Question pour question : quelle est la part de la stratégie de Donald Trump dans ces évolutions de l’électorat ? Avec sa rhétorique ouvertement et grassement masculiniste, il a d’évidence séduit des électeurs blancs et latinos, mais également africains-américains, bien que dans une moindre mesure. Sa stratégie nataliste et ses saillies racistes n’ont pas agi comme un repoussoir, y compris pour des électeurs héritiers de l’immigration.
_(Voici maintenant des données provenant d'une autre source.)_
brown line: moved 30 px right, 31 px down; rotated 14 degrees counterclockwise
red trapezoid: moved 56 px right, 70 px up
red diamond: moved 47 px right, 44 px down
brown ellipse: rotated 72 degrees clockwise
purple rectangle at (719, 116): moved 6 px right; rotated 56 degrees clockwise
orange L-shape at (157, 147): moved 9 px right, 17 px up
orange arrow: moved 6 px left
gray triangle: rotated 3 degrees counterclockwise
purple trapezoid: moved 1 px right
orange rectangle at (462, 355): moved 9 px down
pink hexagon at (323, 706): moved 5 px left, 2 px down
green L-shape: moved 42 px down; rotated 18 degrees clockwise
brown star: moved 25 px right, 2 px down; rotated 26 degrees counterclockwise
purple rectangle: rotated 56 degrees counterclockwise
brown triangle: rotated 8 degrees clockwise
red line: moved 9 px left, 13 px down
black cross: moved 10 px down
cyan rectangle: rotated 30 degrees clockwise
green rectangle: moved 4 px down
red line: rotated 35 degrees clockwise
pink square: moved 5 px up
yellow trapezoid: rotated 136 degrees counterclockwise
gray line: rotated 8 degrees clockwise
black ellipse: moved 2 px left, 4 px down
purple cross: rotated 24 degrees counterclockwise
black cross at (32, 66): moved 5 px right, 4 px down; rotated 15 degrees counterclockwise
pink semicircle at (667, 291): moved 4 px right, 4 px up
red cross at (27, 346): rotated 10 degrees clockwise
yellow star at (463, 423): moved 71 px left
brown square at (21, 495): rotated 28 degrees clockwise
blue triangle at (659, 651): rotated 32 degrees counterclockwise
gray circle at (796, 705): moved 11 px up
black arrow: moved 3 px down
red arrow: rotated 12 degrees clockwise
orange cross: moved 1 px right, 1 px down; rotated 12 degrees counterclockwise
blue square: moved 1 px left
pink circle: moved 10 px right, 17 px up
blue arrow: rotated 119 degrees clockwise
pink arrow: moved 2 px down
Autant de fragments qui se sont agrégés autour de son bloc central – les Blancs sans diplôme, d’âge moyen et de revenus moyens – pour un niveau de suffrages qui dépassera sans doute celui de 2020 (les décomptes se poursuivent dans nombre d’États).
« Non seulement Trump sera de retour à la Maison-Blanche, mais il obtient une majorité absolue des voix, ce qu’il n’avait pas réussi à faire lors des deux élections précédentes, constate Antoine Yoshinaka, professeur de science politique à l’université de l’État de New York à Buffalo. C’est la meilleure performance de la part d’un candidat républicain depuis Bush père en 1988. Et sa majorité au Sénat sera plus grande que lors de sa première élection, ce qui lui donnera une grande flexibilité pour nommer les membres de son cabinet et les juges fédéraux. » Le nouveau président assure d’ailleurs disposer d’un mandat fort de l’électorat américain.
Le sort de la Chambre des représentants est toujours incertain. Il se jouera à quelques sièges. Si les républicains maintenaient leur majorité, ils disposeraient de tous les leviers : exécutif, législatif et judiciaire (puisque la majorité des juges de la Cour suprême sont des conservateurs).
Donald Trump aurait les mains libres pour faire entrer le pays dans un « nouvel âge d’or » dont on connaît la grammaire et que nous décrypte Romain Huret. Son succès, porté par un vote d’adhésion incontestable et renforcé par le recul des démocrates, lui permettra dès janvier 2025 d’être, beaucoup plus qu’en 2016, le nouveau maître de l’Amérique.